Don't you just get the biggest kick out of the things kids say/think!!! Thanks for sharing the story with us!!

Reply to
Charlotte Hippen

Indeed! I used to love the Art Linkletter Show. Was it "Kids Say the Darndest Things"?

Reply to
Kay Ahr

That is so cute- you should send it in to Readers Digest. Adorable!

Pauline Northern California

Reply to
Pauline

That is precious!!

Reply to
Estelle Gallagher

perfect logic!

Reply to
Vikki In WA State

classic, I remember a similar one from a mother going to a mid pregnancy scan and talking to her 3 or 4 year old son about finding out the sex and asking him how he thought they would know and the answer was "by what type of clothes it's got on". No such modesty in my own son unfortunately who will tell everyone what he and Daddy have and what Mummy and his sister don't!

Anne

Reply to
Anne Rogers

compiled by grade school teachers: (maybe)

The future of "I give" is "I take."

The parts of speech are lungs and air.

The inhabitants of Moscow are called Mosqitoes.

A census taker is man who goes from house to house increasing the population.

Define H2O and CO2. H2O is hot water and CO2 is cold water.

A virgin forest is a forest where the hand of man has never set foot.

The general direction of the Alps is straight up.

A city purifies its water supply by filtering the water then forcing it through an aviator.

Most of the houses in France are made of plaster of Paris.

The people who followed the Lord were called the 12 oppossums.

The spinal column is a long bunch of bones. The head sits on the top and you sit on the bottom.

We do not raise silk worms in the United States, because we get our silk from rayon. He is a larger worm and gives more silk.

One of the main causes of dust is janitors.

A scout obeys all to whom obedience is due and respects all duly constipated authorities.

One by-product of raising cattle is calves.

To prevent head colds, use an agonizer to spray into the nose until it drips into the throat.

The four seasons are salt, pepper, mustard and vinegar.

The climate is hottest next to the Creator.

Oliver Cromwell had a large red nose, but under it were deeply religious feelings.

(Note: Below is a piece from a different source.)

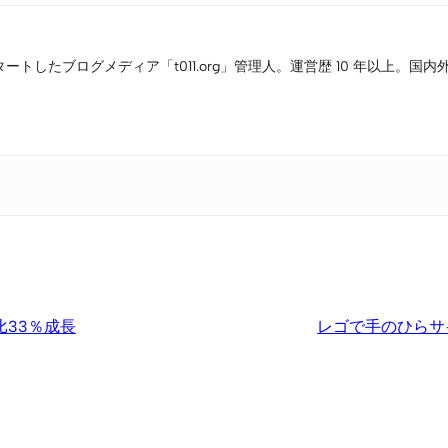
タートしたブログメディア「t011.org」管理人。運営歴 10 年以上
比33％成長
レゴで手のひらサ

The word trousers is an uncommon noun because it is singular at the top and plural at the bottom.

Syntax is all the money collected at the church from sinners.

The blood circulates through the body by flowing down one leg and up the other.

In spring, the salmon swim upstream to spoon.

Iron was discovered because someone smelt it.

In the middle of the 18th century, all the morons moved to Utah.

A person should take a bath once in the summer, not so often in the winter.

Karen, Queen of Squishies

Reply to
Karen, Queen of Squishies

Thank you, Karen. Printed AND forwarded. Polly

Reply to
Polly Esther

Oh how adorable! I love it. I'm going to start up a story of the week on MY noticeboard at work. This one is the very first one to go up!!!

Reply to
Sharon Harper

Oh, that is *too* funny. Reminds me a time when DD was about 4. Someone mentioned that cats lie in the sun alot, and she replied "Yes, cats like to be in heat." I nearly choked on that one, and she's never lived it down.